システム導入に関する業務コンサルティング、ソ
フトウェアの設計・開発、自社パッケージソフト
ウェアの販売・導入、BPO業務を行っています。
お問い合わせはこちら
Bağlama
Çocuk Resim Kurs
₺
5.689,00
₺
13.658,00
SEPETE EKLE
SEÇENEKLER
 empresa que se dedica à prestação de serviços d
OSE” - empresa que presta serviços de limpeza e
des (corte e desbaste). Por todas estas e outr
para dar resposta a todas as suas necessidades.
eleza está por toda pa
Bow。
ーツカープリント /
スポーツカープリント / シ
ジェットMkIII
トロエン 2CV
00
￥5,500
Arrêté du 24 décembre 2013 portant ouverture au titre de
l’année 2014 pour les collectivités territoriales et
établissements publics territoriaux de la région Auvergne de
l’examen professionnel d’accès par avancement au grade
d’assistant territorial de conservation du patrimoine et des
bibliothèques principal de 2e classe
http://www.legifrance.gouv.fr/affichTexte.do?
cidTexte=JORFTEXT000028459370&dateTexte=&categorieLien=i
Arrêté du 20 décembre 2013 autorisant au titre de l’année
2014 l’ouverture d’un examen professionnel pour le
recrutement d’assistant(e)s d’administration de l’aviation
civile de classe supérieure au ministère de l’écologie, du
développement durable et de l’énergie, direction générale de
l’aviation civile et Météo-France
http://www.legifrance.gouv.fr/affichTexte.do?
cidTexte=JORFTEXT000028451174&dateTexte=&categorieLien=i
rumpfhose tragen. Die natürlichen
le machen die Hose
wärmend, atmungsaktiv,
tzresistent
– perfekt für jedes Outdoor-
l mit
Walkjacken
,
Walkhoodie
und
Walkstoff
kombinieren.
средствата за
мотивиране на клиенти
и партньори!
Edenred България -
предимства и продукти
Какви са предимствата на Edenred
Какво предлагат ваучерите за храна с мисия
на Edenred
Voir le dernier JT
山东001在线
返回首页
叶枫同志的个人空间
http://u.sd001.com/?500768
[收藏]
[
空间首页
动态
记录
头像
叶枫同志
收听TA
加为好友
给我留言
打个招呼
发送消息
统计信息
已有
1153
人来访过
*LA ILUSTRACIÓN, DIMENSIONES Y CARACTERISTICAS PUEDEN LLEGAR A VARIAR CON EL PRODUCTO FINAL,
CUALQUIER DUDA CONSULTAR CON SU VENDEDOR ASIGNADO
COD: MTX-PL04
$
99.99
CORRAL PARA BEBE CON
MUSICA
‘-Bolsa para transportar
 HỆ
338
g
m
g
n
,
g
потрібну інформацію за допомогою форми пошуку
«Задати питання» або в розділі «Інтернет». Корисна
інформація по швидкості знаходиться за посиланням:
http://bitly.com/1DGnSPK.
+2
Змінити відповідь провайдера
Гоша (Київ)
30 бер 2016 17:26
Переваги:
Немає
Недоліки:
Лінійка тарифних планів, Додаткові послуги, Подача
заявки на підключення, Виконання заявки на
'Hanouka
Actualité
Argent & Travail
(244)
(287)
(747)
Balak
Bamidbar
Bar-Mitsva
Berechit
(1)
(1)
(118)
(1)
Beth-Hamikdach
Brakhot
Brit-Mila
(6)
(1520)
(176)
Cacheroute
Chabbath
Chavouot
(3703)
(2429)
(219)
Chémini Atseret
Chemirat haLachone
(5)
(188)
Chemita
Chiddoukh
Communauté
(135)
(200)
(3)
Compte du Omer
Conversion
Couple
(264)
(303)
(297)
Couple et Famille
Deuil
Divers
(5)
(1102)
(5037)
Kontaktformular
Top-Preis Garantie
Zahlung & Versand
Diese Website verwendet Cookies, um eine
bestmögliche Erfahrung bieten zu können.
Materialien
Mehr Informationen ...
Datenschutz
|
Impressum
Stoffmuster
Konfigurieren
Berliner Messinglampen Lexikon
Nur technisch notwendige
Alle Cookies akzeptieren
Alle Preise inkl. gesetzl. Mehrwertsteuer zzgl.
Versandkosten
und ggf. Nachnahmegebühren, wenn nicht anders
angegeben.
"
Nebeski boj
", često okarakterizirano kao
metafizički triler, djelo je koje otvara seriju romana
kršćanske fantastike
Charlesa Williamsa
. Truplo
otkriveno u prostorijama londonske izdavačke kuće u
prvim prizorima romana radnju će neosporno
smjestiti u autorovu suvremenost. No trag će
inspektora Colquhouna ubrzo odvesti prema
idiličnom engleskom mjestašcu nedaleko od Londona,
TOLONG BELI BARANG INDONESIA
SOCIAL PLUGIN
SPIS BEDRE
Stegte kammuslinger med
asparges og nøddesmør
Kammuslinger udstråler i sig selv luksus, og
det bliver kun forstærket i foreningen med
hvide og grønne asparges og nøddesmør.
== == ==
= Work to complete =
Your response needs to restate the lines above exactly.

= Response area =
システム導入に関する業務コンサルティング、ソ
フトウェアの設計・開発、自社パッケージソフト
ウェアの販売・導入、BPO業務を行っています。
お問い合わせはこちら
Bağlama
Çocuk Resim Kurs
₺
5.689,00
₺
13.658,00
SEPETE EKLE
SEÇENEKLER
 empresa que se dedica à prestação de serviços d
OSE” - empresa que presta serviços de limpeza e
des (corte e desbaste). Por todas estas e outr
para dar resposta a todas as suas necessidades.
eleza está por toda pa
Bow。
ーツカープリント /
スポーツカープリント / シ
ジェットMkIII
トロエン 2CV
00
￥5,500
Arrêté du 24 décembre 2013 portant ouverture au titre de
l’année 2014 pour les collectivités territoriales et
établissements publics territoriaux de la région Auvergne de
l’examen professionnel d’accès par avancement au grade
d’assistant territorial de conservation du patrimoine et des
bibliothèques principal de 2e classe
http://www.legifrance.gouv.fr/affichTexte.do?
cidTexte=JORFTEXT000028459370&dateTexte=&categorieLien=i
Arrêté du 20 décembre 2013 autorisant au titre de l’année
2014 l’ouverture d’un examen professionnel pour le
recrutement d’assistant(e)s d’administration de l’aviation
civile de classe supérieure au ministère de l’écologie, du
développement durable et de l’énergie, direction générale de
l’aviation civile et Météo-France
http://www.legifrance.gouv.fr/affichTexte.do?
cidTexte=JORFTEXT000028451174&dateTexte=&categorieLien=i
rumpfhose tragen. Die natürlichen
le machen die Hose
wärmend, atmungsaktiv,
tzresistent
– perfekt für jedes Outdoor-
l mit
Walkjacken
,
Walkhoodie
und
Walkstoff
kombinieren.
средствата за
мотивиране на клиенти
и партньори!
Edenred България -
предимства и продукти
Какви са предимствата на Edenred
Какво предлагат ваучерите за храна с мисия
на Edenred
Voir le dernier JT
山东001在线
返回首页
叶枫同志的个人空间
http://u.sd001.com/?500768
[收藏]
[
空间首页
动态
记录
头像
叶枫同志
收听TA
加为好友
给我留言
打个招呼
发送消息
统计信息
已有
1153
人来访过
*LA ILUSTRACIÓN, DIMENSIONES Y CARACTERISTICAS PUEDEN LLEGAR A VARIAR CON EL PRODUCTO FINAL,
CUALQUIER DUDA CONSULTAR CON SU VENDEDOR ASIGNADO
COD: MTX-PL04
$
99.99
CORRAL PARA BEBE CON
MUSICA
‘-Bolsa para transportar
 HỆ
338
g
m
g
n
,
g
потрібну інформацію за допомогою форми пошуку
«Задати питання» або в розділі «Інтернет». Корисна
інформація по швидкості знаходиться за посиланням:
http://bitly.com/1DGnSPK.
+2
Змінити відповідь провайдера
Гоша (Київ)
30 бер 2016 17:26
Переваги:
Немає
Недоліки:
Лінійка тарифних планів, Додаткові послуги, Подача
заявки на підключення, Виконання заявки на
'Hanouka
Actualité
Argent & Travail
(244)
(287)
(747)
Balak
Bamidbar
Bar-Mitsva
Berechit
(1)
(1)
(118)
(1)
Beth-Hamikdach
Brakhot
Brit-Mila
(6)
(1520)
(176)
Cacheroute
Chabbath
Chavouot
(3703)
(2429)
(219)
Chémini Atseret
Chemirat haLachone
(5)
(188)
Chemita
Chiddoukh
Communauté
(135)
(200)
(3)
Compte du Omer
Conversion
Couple
(264)
(303)
(297)
Couple et Famille
Deuil
Divers
(5)
(1102)
(5037)
Kontaktformular
Top-Preis Garantie
Zahlung & Versand
Diese Website verwendet Cookies, um eine
bestmögliche Erfahrung bieten zu können.
Materialien
Mehr Informationen ...
Datenschutz
|
Impressum
Stoffmuster
Konfigurieren
Berliner Messinglampen Lexikon
Nur technisch notwendige
Alle Cookies akzeptieren
Alle Preise inkl. gesetzl. Mehrwertsteuer zzgl.
Versandkosten
und ggf. Nachnahmegebühren, wenn nicht anders
angegeben.
"
Nebeski boj
", često okarakterizirano kao
metafizički triler, djelo je koje otvara seriju romana
kršćanske fantastike
Charlesa Williamsa
. Truplo
otkriveno u prostorijama londonske izdavačke kuće u
prvim prizorima romana radnju će neosporno
smjestiti u autorovu suvremenost. No trag će
inspektora Colquhouna ubrzo odvesti prema
idiličnom engleskom mjestašcu nedaleko od Londona,
TOLONG BELI BARANG INDONESIA
SOCIAL PLUGIN
SPIS BEDRE
Stegte kammuslinger med
asparges og nøddesmør
Kammuslinger udstråler i sig selv luksus, og
det bliver kun forstærket i foreningen med
hvide og grønne asparges og nøddesmør.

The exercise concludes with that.